HPC in Finance and Academia: Chocolate and Peanut Butter
HPC in academia and financial services has a surprising amount in common and I don’t just mean the obvious challenges of operating at scale.

Over the past few months while building out the Supercomputing Strategy Group and also at the HPC Leadership Institute last week I’ve had numerous conversations with centre directors and heads of national labs. It has been fun to discover just how similar some things are between academia and the finance world.
Before you jump on me, yes, I know there’s no MPI in financial services and academia is about research and improving humanity not making money. I get it. Aside from some obvious technical similarities around operating at scale, there are some other fun parallels.
The organisational and power structures are remarkably similar. Academia has star researchers that call the shots and get the lion’s share of the compute resource. In financial services those are the traders that happen to be making the most money. This was particularly apt pre 2008 when those traders also happened to be the ones dealing in complex derivatives that demanded huge amounts of CPU hours to value and calculate risk for.
Then you have the RSE folk, their equivalents would be the risk system developers and lastly you have the centre directors who are replaced by the heads of grid computing in banks instead.
Courtesy of Conway’s Law, the similarities in organisational structure and power dynamics also mean we end up with very similar architectural patterns and solutions.
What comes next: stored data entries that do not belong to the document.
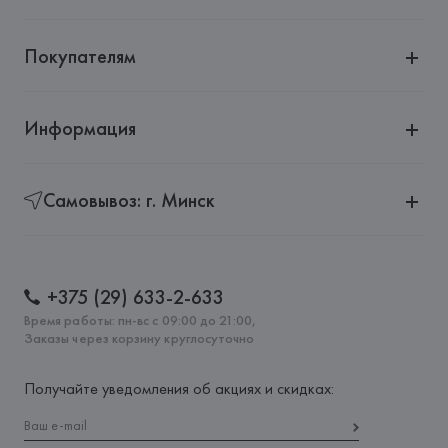
Покупателям
Информация
Самовывоз: г. Минск
+375 (29) 633-2-633
Время работы: пн-вс с 09:00 до 21:00,
Заказы через корзину круглосуточно
Получайте уведомления об акциях и скидках:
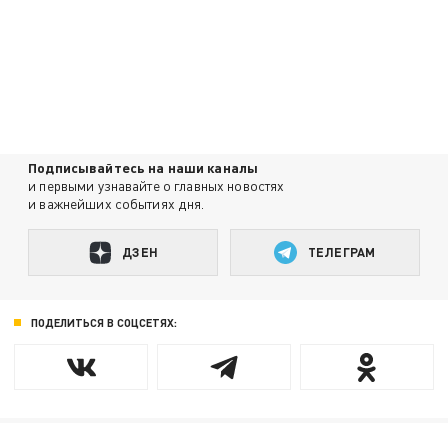
Подписывайтесь на наши каналы
и первыми узнавайте о главных новостях
и важнейших событиях дня.
ДЗЕН
ТЕЛЕГРАМ
ПОДЕЛИТЬСЯ В СОЦСЕТЯХ:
The evolution of HPC across the two is analogous too. Financial services often started with multiple clusters of machines serving each trading desk or business area. Over time these slowly consolidated into larger bank wide compute grids (or didn’t in some cases!). A similar played out in academia with multiple university departments (reluctantly sometimes) pooling compute resources for shared time on a single supercomputer. The establishment of RSE as a discipline in its own right is also somewhat paralleled by the increasing role played by risk system developers in finance.
I’m not sure traders or quants or will have much to share with academic researchers but I think centre directors and heads of grid computing certainly do. Probably RSEs and risk system developers too. Y’all should speak more.